• What you will do
Filter the data for "cookies" and copy matching lines.

• Records from a data source
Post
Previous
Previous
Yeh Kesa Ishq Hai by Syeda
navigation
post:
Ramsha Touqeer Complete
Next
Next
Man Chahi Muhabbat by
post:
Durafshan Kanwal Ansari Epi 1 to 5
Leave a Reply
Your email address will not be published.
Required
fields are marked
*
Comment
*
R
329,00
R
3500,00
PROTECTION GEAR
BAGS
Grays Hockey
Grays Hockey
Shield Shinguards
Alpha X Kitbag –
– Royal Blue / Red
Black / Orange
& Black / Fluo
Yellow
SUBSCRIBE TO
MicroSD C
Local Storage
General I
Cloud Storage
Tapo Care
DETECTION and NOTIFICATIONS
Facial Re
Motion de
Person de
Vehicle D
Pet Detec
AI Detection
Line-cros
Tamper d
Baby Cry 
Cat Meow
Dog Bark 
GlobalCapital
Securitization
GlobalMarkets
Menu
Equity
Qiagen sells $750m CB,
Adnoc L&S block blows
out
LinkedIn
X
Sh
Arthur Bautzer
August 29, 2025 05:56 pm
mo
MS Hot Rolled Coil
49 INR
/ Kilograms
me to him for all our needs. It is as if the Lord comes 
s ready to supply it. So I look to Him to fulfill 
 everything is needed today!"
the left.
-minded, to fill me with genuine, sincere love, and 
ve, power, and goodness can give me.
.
* * *
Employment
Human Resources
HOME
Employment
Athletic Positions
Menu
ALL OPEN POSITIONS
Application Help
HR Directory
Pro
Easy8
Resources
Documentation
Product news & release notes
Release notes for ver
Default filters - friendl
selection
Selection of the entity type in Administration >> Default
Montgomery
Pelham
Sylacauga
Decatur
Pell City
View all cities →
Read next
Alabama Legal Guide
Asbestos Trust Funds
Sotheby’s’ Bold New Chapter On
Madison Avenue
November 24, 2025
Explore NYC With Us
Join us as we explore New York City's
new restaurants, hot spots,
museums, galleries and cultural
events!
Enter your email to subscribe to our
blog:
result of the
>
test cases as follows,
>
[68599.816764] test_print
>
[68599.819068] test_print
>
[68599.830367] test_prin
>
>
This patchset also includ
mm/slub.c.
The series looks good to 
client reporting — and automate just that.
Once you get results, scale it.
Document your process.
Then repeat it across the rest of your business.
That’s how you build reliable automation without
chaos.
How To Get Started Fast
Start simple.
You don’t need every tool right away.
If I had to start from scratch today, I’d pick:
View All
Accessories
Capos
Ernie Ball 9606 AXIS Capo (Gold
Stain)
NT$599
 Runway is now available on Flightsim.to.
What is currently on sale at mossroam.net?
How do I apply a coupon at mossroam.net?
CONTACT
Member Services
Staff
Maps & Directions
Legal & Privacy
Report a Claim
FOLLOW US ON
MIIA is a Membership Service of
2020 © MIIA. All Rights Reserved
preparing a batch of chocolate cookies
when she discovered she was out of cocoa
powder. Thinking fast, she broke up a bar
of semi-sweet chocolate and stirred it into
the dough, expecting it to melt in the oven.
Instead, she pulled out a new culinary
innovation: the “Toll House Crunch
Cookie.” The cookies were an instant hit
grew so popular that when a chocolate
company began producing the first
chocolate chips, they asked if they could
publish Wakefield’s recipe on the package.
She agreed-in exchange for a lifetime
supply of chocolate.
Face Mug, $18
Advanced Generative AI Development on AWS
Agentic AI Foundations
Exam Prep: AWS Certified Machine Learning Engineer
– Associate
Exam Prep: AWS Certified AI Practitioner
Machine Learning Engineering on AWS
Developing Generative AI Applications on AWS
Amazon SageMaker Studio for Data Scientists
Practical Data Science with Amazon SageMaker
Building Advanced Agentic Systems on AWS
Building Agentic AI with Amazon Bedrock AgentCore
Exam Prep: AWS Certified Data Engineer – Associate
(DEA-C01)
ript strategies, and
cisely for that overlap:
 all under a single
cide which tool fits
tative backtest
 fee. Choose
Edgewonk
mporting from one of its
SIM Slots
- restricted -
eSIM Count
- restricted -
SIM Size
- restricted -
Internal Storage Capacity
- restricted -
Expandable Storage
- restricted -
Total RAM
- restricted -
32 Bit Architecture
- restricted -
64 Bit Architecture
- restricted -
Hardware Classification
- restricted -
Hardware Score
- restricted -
==
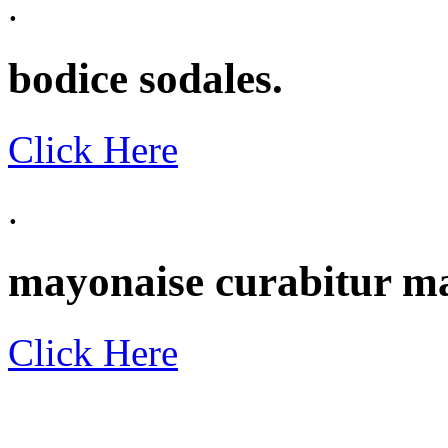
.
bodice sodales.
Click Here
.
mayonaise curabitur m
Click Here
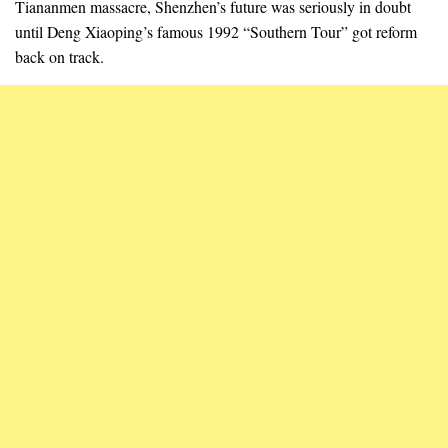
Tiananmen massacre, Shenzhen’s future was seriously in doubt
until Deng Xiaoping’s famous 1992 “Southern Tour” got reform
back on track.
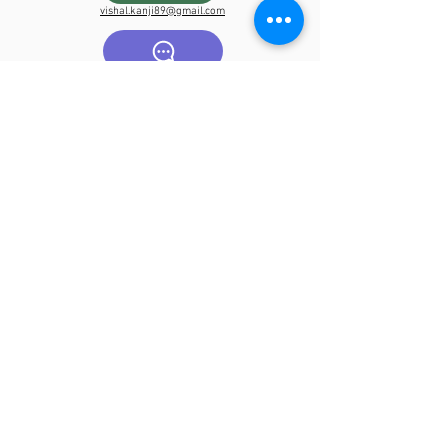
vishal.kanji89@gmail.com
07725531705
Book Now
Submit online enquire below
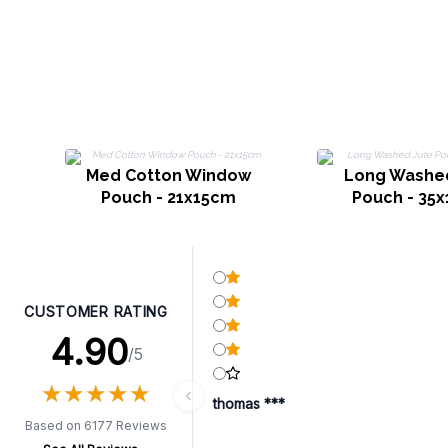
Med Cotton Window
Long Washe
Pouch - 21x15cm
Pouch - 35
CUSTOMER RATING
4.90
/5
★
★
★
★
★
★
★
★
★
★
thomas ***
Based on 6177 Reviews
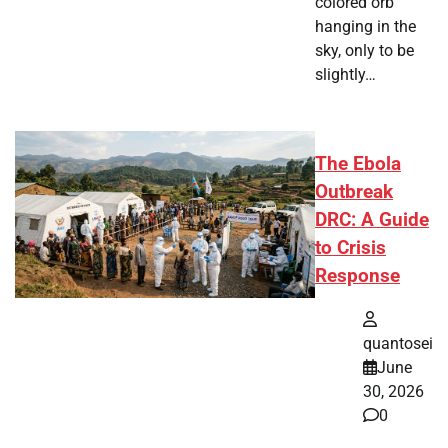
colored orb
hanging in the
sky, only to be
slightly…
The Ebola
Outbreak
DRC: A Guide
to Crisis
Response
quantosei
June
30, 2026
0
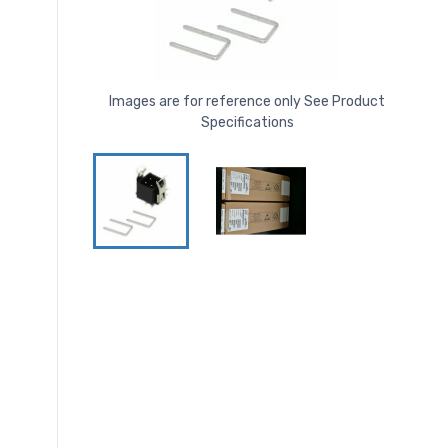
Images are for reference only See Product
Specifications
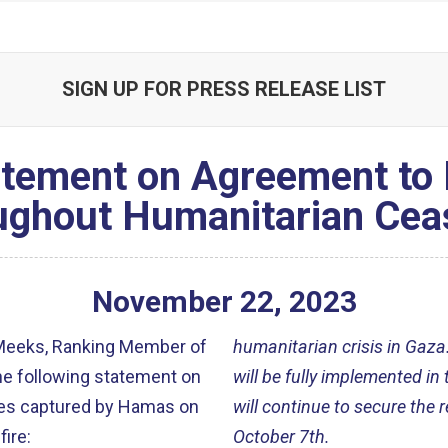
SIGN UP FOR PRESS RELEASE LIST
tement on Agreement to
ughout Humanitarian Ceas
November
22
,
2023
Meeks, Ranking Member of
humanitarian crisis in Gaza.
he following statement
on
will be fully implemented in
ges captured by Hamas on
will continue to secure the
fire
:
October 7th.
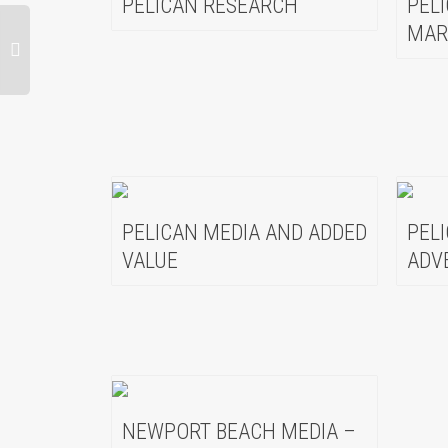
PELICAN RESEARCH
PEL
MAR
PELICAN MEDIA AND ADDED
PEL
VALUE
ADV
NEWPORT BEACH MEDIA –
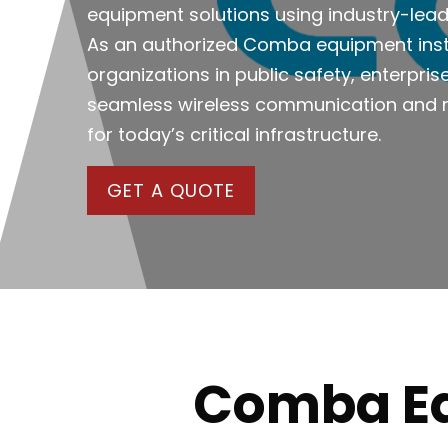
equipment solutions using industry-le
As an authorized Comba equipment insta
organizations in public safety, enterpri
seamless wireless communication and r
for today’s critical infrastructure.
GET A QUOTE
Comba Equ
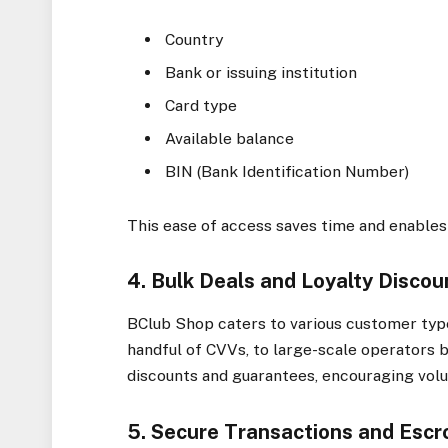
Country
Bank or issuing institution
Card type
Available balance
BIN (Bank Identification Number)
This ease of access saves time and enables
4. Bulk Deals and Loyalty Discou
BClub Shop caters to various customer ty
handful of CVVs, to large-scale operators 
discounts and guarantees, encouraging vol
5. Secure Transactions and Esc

• Finished exercise
preparing a batch of chocolate cookies
Cookie.” The cookies were an instant hit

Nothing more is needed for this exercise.